Viviríamos una etapa de desuso ideológico. Una edad donde los poderes ofertan la resignación como modernidad de la política. Ya no haría falta el hecho social para inculcarle sentido a los procesos, como tampoco la confrontación en el campo de las ideas y las identidades: anacronismos todos estos caminos al cementerio frente al neutro maná de la tecnotrónica, y "el posibilismo" de los proyectos sin sujetos que puedan alterarlos. Surge entonces, en las medianoches de la política, el tema de la utopía. Ese recurrente filosofar del hombre cuando los espejos no convencen. Para muchos, la puesta de sol del marxismo simboliza el fin más preclaro de la utopía que enardeció a la sociedad industrial.
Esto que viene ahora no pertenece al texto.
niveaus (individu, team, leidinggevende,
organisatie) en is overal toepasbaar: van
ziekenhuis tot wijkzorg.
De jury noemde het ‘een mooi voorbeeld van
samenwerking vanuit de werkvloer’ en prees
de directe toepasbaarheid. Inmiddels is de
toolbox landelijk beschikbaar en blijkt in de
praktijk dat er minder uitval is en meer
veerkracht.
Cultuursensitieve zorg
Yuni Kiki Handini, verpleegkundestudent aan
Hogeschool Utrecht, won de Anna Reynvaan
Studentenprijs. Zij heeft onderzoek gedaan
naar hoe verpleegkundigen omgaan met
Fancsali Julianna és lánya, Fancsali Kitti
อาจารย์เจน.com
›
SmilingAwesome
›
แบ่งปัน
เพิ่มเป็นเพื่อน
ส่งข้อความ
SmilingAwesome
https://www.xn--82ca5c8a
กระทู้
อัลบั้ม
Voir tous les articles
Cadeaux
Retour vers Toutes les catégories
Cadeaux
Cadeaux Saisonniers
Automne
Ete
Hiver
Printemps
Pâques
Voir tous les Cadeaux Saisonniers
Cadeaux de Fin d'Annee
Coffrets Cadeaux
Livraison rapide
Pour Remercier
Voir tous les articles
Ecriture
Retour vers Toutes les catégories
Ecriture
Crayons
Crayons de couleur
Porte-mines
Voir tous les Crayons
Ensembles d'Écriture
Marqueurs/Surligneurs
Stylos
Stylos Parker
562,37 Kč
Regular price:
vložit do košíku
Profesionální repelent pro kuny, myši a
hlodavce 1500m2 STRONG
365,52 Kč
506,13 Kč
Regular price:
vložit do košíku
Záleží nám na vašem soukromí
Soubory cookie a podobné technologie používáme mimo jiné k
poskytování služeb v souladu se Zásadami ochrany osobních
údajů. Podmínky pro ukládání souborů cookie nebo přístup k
Según otros, la debacle del Estado social -hasta hace poco exorcista de la crisis- indica mejor que nada el velatorio de la sociedad deseable. Están los que descubren el naufragio de la esperanza en el mutismo de alternativas por parte del tercer mundo: la defección de los pueblos prometeicos de la década de los '60. Entretanto los neoconservadores enjuician con acidez los peligros de otro valuarte de Occidente: la democracia permisiva. Sin embargo, por detrás de este horizonte de sombras se alzan hoy, no sin patetismo, los dos mitos más recurrentes de nuestra civilización cuando trata de justificar o explicarse el devenir. La utopía tecnológica, para suplir el silencio del espíritu. Y, como contracta de lo mismo, la utopía en el epílogo del milenio: el desencanto frente a la historia.
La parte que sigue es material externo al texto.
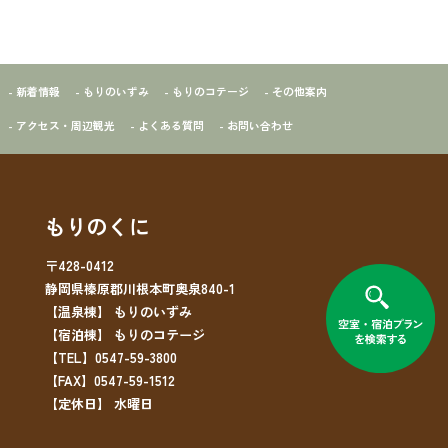
- 新着情報
- もりのいずみ
- もりのコテージ
- その他案内
- アクセス・周辺観光
- よくある質問
- お問い合わせ
もりのくに
〒428-0412
静岡県榛原郡川根本町奥泉840-1
【温泉棟】 もりのいずみ
【宿泊棟】 もりのコテージ
【TEL】0547-59-3800
【FAX】0547-59-1512
【定休日】 水曜日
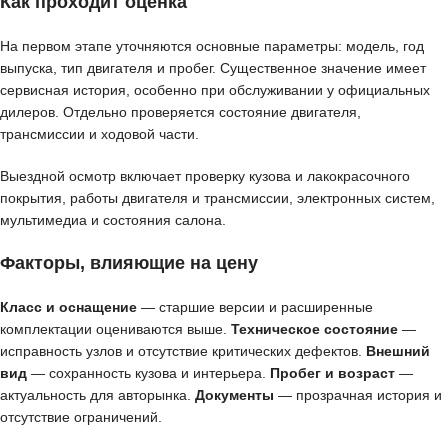
Как проходит оценка
На первом этапе уточняются основные параметры: модель, год
выпуска, тип двигателя и пробег. Существенное значение имеет
сервисная история, особенно при обслуживании у официальных
дилеров. Отдельно проверяется состояние двигателя,
трансмиссии и ходовой части.
Выездной осмотр включает проверку кузова и лакокрасочного
покрытия, работы двигателя и трансмиссии, электронных систем,
мультимедиа и состояния салона.
Факторы, влияющие на цену
Класс и оснащение
— старшие версии и расширенные
комплектации оцениваются выше.
Техническое состояние
—
исправность узлов и отсутствие критических дефектов.
Внешний
вид
— сохранность кузова и интерьера.
Пробег и возраст
—
актуальность для авторынка.
Документы
— прозрачная история и
отсутствие ограничений.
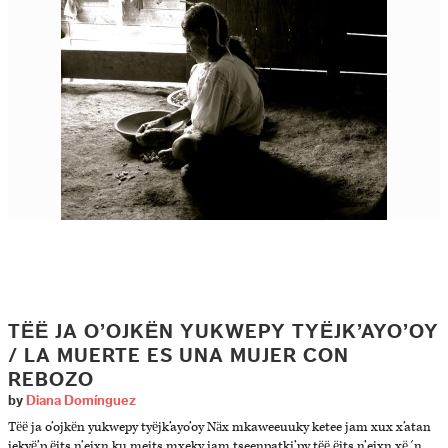
TËË JA O’OJKËN YUKWEPY TYËJK’AYO’OY
/ LA MUERTE ES UNA MUJER CON
REBOZO
by
Diana Domínguez
Tëë ja o’ojkën yukwepy tyëjk’ayo’oy Näx mkaweeuuky ketee jam xux x’atan
jekyë’p ëjts n’ejxn ku mejts mxeky jam tseenpatki’py tëë ëjts n’ejxn xë´n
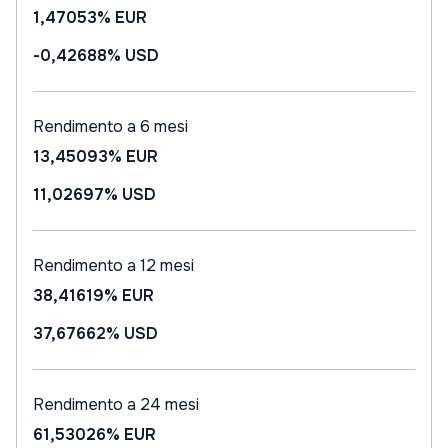
1,47053%
EUR
-0,42688%
USD
Rendimento a 6 mesi
13,45093%
EUR
11,02697%
USD
Rendimento a 12 mesi
38,41619%
EUR
37,67662%
USD
Rendimento a 24 mesi
61,53026%
EUR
La imaginación de la realidad

Simularían haber caducado los universos rebeldes, con sus cargas de verdades y desatinos para horadar los cánones. A diferencia de la sociedad recreada del 45 argentino. O de la sociedad liberada que se sintió probable en el 73. Tiempos de contundencias y telos heroicos. Para algunos, estigmas nefastos que remitirían a las malsanas utopías. Según otros, claves necesarias para conferirle significado a la historia. Pero también mucho antes, consta en los legados, puede pensarse como utópica la aventura de los Intelectuales de mayo de 1810 enviando batallones a galopar gigantescas distancias de una patria todavía inexistente. Echeverría con su socialismo saintsimoniano en la aldea de barro. Felipe Varela, quijote polvoriento entrando una y otra vez por el norte con un regimiento imaginario para la unidad latinoamericana. Sarmiento, Alberdi, o la fe depositada por los caudillos de la Confederación en ese gesto que Urquiza jamás llegaría a completar.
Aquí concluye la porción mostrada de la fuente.